Nixon appointed the following Justices to the Supreme Court of the United States:
Warren E. Burger - Chief Justice - 1969
Harry Andrew Blackmun - 1970
Lewis Franklin Powell, Jr. - 1972
William Rehnquist - 1972
Establishment of the Environmental Protection Agency.
Establishment of the National Oceanic and Atmospheric Administration.
Establishment of the Drug Enforcement Administration.
Establishment of the Supplemental Security Income program.
Establishment of the Office of Minority Business Enterprise
Pursuit of a National Health Insurance (NHI) Plan
--------------------------
Additional evidence that Richard Nixon was more liberal than John Kennedy:
Of the two judges Kennedy appointed to the Supreme Court, one of them was the very conservative Byron White, one of the original two dissenters of Roe v. Wade. Of the four judges Nixon appointed to the Supreme court, only one was very conservative (William Rehnquist).
During Nixon's first year in office, 1969, the "draft lottery" began. Prior to that, young men could avoid the draft by attending college or private schools.

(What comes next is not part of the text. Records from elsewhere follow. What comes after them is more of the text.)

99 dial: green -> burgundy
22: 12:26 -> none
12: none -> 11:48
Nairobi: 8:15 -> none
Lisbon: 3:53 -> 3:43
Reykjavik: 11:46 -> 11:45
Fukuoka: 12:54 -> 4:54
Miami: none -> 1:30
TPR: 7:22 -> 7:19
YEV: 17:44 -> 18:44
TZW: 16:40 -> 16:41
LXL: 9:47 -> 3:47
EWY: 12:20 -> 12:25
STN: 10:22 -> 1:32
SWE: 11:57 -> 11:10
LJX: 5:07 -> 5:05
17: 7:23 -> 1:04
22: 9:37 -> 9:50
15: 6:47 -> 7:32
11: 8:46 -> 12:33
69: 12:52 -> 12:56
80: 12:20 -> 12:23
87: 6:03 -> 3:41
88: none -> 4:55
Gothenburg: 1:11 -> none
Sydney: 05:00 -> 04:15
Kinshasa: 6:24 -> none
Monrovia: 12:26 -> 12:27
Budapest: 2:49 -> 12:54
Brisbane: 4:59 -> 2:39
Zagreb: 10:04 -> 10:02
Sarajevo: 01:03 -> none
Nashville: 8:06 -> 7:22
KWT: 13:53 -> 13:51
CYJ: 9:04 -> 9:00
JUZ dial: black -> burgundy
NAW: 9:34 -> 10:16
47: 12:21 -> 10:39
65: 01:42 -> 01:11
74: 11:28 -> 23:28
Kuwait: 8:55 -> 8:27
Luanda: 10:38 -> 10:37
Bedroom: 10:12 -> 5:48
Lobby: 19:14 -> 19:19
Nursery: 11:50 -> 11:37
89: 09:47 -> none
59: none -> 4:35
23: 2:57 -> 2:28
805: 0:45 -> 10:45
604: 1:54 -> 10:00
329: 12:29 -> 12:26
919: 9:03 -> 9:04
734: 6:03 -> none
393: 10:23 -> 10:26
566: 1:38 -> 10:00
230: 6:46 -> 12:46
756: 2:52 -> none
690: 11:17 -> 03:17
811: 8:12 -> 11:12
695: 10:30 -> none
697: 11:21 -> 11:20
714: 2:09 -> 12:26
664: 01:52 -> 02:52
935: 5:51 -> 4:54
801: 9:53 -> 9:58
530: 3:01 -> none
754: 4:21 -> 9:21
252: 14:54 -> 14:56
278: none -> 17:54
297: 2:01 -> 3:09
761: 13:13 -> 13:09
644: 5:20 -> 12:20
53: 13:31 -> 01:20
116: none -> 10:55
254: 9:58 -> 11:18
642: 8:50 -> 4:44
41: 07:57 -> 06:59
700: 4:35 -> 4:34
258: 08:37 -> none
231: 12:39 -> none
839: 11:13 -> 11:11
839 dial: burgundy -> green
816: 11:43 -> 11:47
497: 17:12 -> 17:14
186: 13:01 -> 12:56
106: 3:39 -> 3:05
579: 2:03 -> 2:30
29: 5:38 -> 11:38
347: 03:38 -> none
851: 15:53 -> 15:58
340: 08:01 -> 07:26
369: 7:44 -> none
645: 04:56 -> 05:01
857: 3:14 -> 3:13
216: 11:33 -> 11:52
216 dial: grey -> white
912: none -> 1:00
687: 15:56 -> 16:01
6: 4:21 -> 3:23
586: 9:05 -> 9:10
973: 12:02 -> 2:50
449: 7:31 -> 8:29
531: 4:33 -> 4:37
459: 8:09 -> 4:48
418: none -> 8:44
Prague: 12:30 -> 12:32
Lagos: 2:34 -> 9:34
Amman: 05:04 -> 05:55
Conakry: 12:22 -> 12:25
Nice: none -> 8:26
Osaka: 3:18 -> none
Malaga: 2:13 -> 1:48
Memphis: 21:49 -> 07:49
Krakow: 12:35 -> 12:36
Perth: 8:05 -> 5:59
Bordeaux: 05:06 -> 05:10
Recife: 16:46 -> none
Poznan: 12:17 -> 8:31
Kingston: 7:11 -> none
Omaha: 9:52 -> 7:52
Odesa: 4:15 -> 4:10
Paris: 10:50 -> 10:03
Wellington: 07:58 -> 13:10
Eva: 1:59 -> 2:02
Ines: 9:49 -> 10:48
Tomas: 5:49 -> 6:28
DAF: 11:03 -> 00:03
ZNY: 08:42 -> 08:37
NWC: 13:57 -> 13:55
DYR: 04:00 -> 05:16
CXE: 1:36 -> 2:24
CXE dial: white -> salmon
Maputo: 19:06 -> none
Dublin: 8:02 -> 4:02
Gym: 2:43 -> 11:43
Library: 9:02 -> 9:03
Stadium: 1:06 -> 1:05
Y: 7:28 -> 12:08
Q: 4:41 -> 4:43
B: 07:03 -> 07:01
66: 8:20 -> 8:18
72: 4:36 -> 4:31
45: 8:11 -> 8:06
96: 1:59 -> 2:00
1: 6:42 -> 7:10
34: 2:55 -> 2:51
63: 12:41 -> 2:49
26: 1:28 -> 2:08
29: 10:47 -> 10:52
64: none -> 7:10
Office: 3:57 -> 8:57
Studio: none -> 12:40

1970, the first year of major troop withdrawals from Vietnam and in 1973 the military draft was cancelled in favor of an all-volunteer force.
Also, when Nixon left office, the USA was left with his choice for VP= Gerald Ford.
I'm sorry you are so ill-read on history that you find McAdams' site and Wikipedia credible. Try getting OFFline and reading the words from Kennedy's own speeches and writings, and his actions during the Cuban missile crisis speak the loudest of all.
And I'm not fond of anonymous posters. If you can't indentify yourself in some way, you really are not welcome here. This is for people willing to stand up and be counted. Anonymous people are weasels that sneak attack in the night.